Oleh karena itu berdasarkan uraian diatas diperlukan pengukuran terkait Debu pada
suatu tempat. Pengukuran ini dilakukan dengan memanfaatkan HVAS yang
merupakan alat yang berfungsi untuk mengukur kualitas debu dan udara.

2
BAB II
TINJAUAN PUSTAKA
2.1 Definisi Debu
Debu atau Dust adalah partikel padat yang berukuran sangat kecil yang
dibawa oleh udara. Partikel-partikel kecil ini dibentuk oleh suatu proses disintegrasi
atau fraktur seperti penggilingan, penghancuran atau pemukulan terhadap benda
padat. Mine Safety and Health Administration (MSHA) mendefinisikan debu
sebagai padatan halus yang tersuspensi diudara (airbone) yang tidak mengalami
perubahan secara kimia ataupun fisika dari bahan padatan aslinya.

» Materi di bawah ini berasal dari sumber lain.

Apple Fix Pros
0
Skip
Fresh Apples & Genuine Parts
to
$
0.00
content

Ukuran partikel debu yang dihasilkan dari suatu proses sangatlah bervariasi,
mulai dari yang tidak bisa terlihat dengan mata telanjang sampai pada ukuran yang
terlihat dengan mata telanjang. Ukuran partikel yang besar akan tertinggal pada
permukaan benda atau turun kebawah (menetap sementara diudara) dan ukuran
partikel yang kecil akan terbang atau tersuspensi diudara. Debu umumnya dalam
ukuran micron, sebagai pembanding ukuran rambut adalah 50-70 micron.

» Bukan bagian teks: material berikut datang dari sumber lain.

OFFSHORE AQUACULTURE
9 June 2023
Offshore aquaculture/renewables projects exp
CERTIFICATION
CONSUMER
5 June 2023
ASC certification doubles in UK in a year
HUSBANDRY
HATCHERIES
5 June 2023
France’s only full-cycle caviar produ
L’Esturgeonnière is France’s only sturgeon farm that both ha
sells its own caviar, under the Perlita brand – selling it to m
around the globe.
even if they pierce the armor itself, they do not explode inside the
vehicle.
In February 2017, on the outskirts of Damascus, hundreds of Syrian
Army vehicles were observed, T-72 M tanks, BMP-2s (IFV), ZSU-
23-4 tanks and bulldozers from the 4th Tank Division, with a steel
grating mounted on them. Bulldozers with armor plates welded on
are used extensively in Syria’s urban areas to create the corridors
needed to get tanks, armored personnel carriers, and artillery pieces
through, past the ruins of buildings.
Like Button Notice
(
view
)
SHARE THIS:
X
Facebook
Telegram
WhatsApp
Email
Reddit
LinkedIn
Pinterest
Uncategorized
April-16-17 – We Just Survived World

Partikulat padat dengan melalui beberapa proses ini, umumnya berukuran
antara 1 mikron hingga 100 mikron, yang dibagi lagi menjadi tiga kelompok, antara
lain yaitu :
A. Partikulat debu respirable, merupakan suatu partikulat airbone yang dapat
terhirup dan dapat mencapai daerah bronkiolus hingga alveoli di dalam
sistem pernafasan, partikulat debu jenis ini bersifat berbahaya apabila
memendap di alveoli yang berperan sebagai daerah pertukaran gas di dalam
sistem pernafasan.
B. Partikulat debu thoracic, merupakan suatu partikulat debu yang bisa masuk
ke dalam saluran pernafasan atas dan masuk ke dalam saluran udara di paru-
paru.
C. Partikulat debu inhalable, merupakan partikulat debu yang dapat terhirup ke
dalam mulut ataupun hidung serta hidung, yang akan berbahaya bila
tertimbun dimanapun dalam saluran pernapasan.
2.2 Jenis-Jenis Debu
Debu selalu dijadikan indikator pencemaran udara yang digunakan untuk
menunjukkan tingkat bahaya baik terhadap lingkungan maupun terhadap kesehatan

3
dan keselamatan dalam bekerja (Prinnatama, 2018). Kadar debu total merupakan
partikel di udara yang memiliki diameter kurang dari 100 mikrometer, diantara
partikel ini terdapat partikel yang mudah terhisap oleh sistem pernapasan, terutama
pernapasan manusia. Partikel yang mudah terhisap ini adalah partikel di atmosfer
yang memiliki ukuran yang sama dengan atau bahan kurang dari 10 mikrometer.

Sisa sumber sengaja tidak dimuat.